Eliminar algas de las baldosas del patio

Las baldosas del patio acumulan algas cuando la humedad encuentra sombra constante, creando esa película verde resbaladiza que convierte una terraza bonita en una superficie peligrosa. El problema no es solo estético — las algas retienen agua, aceleran el deterioro de las juntas y eventualmente manchan la piedra de forma permanente si no se atienden. Una limpieza profunda dos veces al año mantiene el patio seguro y recupera el color original de la piedra, pero el método correcto depende del tipo de baldosa y del nivel de infestación. La mayoría de patios necesitan solo una sesión de limpieza vigorosa con productos que ya tienes en casa, sin recurrir a químicos agresivos que dañan las plantas circundantes o alteran el pH del suelo. El secreto está en atacar las algas cuando aún están en superficie, antes de que penetren en la porosidad de la piedra, y en crear condiciones que dificulten su regreso.
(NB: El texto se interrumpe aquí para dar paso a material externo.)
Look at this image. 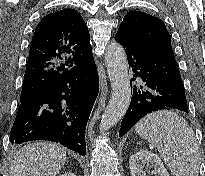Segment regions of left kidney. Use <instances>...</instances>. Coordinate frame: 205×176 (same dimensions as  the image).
<instances>
[{
    "instance_id": "left-kidney-1",
    "label": "left kidney",
    "mask_w": 205,
    "mask_h": 176,
    "mask_svg": "<svg viewBox=\"0 0 205 176\" xmlns=\"http://www.w3.org/2000/svg\"><path fill=\"white\" fill-rule=\"evenodd\" d=\"M131 176H146L144 167H153L155 176H169L160 157L147 150H139L129 159Z\"/></svg>"
}]
</instances>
  1. Barre y retira escombros sueltos. Barre todo el patio con escoba de cerdas duras para eliminar hojas, tierra y residuos acumulados. Presta atención a las juntas entre baldosas donde se acumula materia orgánica. Si hay macetas o muebles, retíralos completamente para acceder a toda la superficie.
  2. Prepara la solución limpiadora. Mezcla en un balde 4 litros de agua caliente con 2 litros de vinagre blanco y media taza de bicarbonato de sodio. Para algas muy adheridas, usa una proporción más fuerte: mitad agua, mitad vinagre. La mezcla espumará al combinarse — espera a que se asiente antes de aplicar.
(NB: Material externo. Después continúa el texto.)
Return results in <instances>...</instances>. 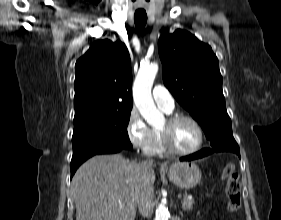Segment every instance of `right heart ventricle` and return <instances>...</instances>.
Wrapping results in <instances>:
<instances>
[{
  "mask_svg": "<svg viewBox=\"0 0 281 220\" xmlns=\"http://www.w3.org/2000/svg\"><path fill=\"white\" fill-rule=\"evenodd\" d=\"M166 113H170V112H166ZM152 136H153L152 145L150 147L148 154L160 155V154L165 153L166 151L162 146L160 136H159V131L156 129L152 130Z\"/></svg>",
  "mask_w": 281,
  "mask_h": 220,
  "instance_id": "e07e8e85",
  "label": "right heart ventricle"
}]
</instances>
  3. Aplica la solución sobre las baldosas. Vierte la mezcla generosamente sobre las áreas con algas, asegurando cobertura completa. Trabaja por secciones de 2-3 metros cuadrados. Deja actuar entre 15 y 20 minutos para que el ácido descomponga la capa de algas. En días calurosos, rocía más solución si la superficie se seca antes de tiempo.
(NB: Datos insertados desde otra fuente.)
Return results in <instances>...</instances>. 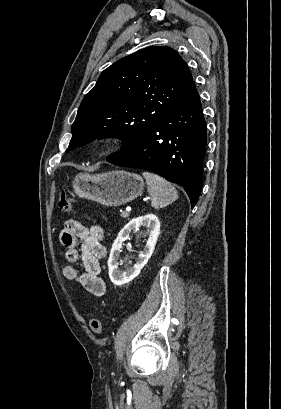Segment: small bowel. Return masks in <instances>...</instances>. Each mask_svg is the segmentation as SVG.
Returning <instances> with one entry per match:
<instances>
[{"label":"small bowel","mask_w":281,"mask_h":409,"mask_svg":"<svg viewBox=\"0 0 281 409\" xmlns=\"http://www.w3.org/2000/svg\"><path fill=\"white\" fill-rule=\"evenodd\" d=\"M59 238L66 247L64 255L69 263L63 268L64 277L92 295L103 296L106 286L100 276V260L105 256L106 250L101 228L68 219L60 231ZM79 259L83 266L82 272L75 265Z\"/></svg>","instance_id":"small-bowel-1"}]
</instances>
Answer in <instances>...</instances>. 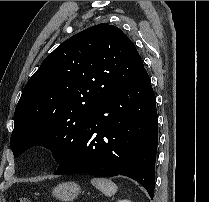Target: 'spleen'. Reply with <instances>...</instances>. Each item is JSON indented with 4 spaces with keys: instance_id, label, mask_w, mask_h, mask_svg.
<instances>
[{
    "instance_id": "spleen-1",
    "label": "spleen",
    "mask_w": 209,
    "mask_h": 202,
    "mask_svg": "<svg viewBox=\"0 0 209 202\" xmlns=\"http://www.w3.org/2000/svg\"><path fill=\"white\" fill-rule=\"evenodd\" d=\"M91 184L108 197L114 195L118 189L115 183L104 178H93L91 179Z\"/></svg>"
}]
</instances>
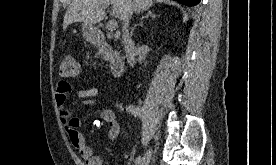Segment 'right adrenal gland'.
Masks as SVG:
<instances>
[{
    "instance_id": "right-adrenal-gland-1",
    "label": "right adrenal gland",
    "mask_w": 276,
    "mask_h": 165,
    "mask_svg": "<svg viewBox=\"0 0 276 165\" xmlns=\"http://www.w3.org/2000/svg\"><path fill=\"white\" fill-rule=\"evenodd\" d=\"M144 12H145V15H143ZM141 14H142V16H141V18H139V23L133 25L131 32H133L138 25L141 26L143 24V20L145 18L148 19L150 17V18L154 19L156 17L150 10H144L141 12Z\"/></svg>"
}]
</instances>
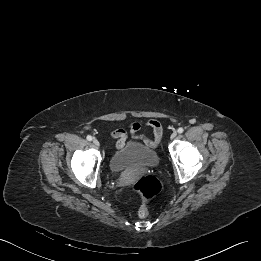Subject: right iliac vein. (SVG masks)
<instances>
[{"instance_id":"obj_1","label":"right iliac vein","mask_w":261,"mask_h":261,"mask_svg":"<svg viewBox=\"0 0 261 261\" xmlns=\"http://www.w3.org/2000/svg\"><path fill=\"white\" fill-rule=\"evenodd\" d=\"M93 143L95 146L97 147L99 146V141L96 138L93 139Z\"/></svg>"}]
</instances>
  4. Friega con cepillo de cerdas duras. Usa un cepillo de mango largo con cerdas de nylon o metálicas según el tipo de piedra — metal para concreto o piedra áspera, nylon para baldosas pulidas o porosas. Friega en movimientos circulares aplicando presión firme. Las algas se desprenderán en grumos verdes oscuros. Cambia el agua del balde cada dos secciones para no redistribuir las algas.
  5. Enjuaga con manguera a presión. Enjuaga todo el patio con chorro de agua a alta presión, empezando desde el punto más alto y dirigiendo el flujo hacia el drenaje. Si tienes hidrolavadora, úsala a 1500-2000 PSI manteniendo la boquilla a 30 cm de la superficie. Asegúrate de limpiar las juntas donde quedan residuos verdes atrapados.
  6. Inspecciona y trata manchas persistentes. Una vez seco el patio, revisa si quedaron manchas verdosas. Aplica vinagre puro directamente sobre esas áreas con una esponja, deja actuar 10 minutos y vuelve a fregar. Las manchas muy antiguas pueden necesitar un tratamiento con oxígeno activo comercial siguiendo las instrucciones del fabricante.
  7. Aplica sellador o tratamiento preventivo. Cuando el patio esté completamente seco, aplica un sellador transpirable para piedra exterior con rodillo de mango largo. Cubre toda la superficie en una capa uniforme. El sellador reduce la porosidad y dificulta que nuevas algas se adhieran. Espera 48 horas de clima seco antes de reubicar muebles.
  8. Establece rutina de mantenimiento. Barre el patio semanalmente para evitar acumulación de hojas húmedas. Cada tres meses, lava con manguera y cepillo usando solo agua. Repite la limpieza profunda con vinagre dos veces al año, idealmente en primavera y otoño. Recorta vegetación que proyecte sombra constante sobre las baldosas.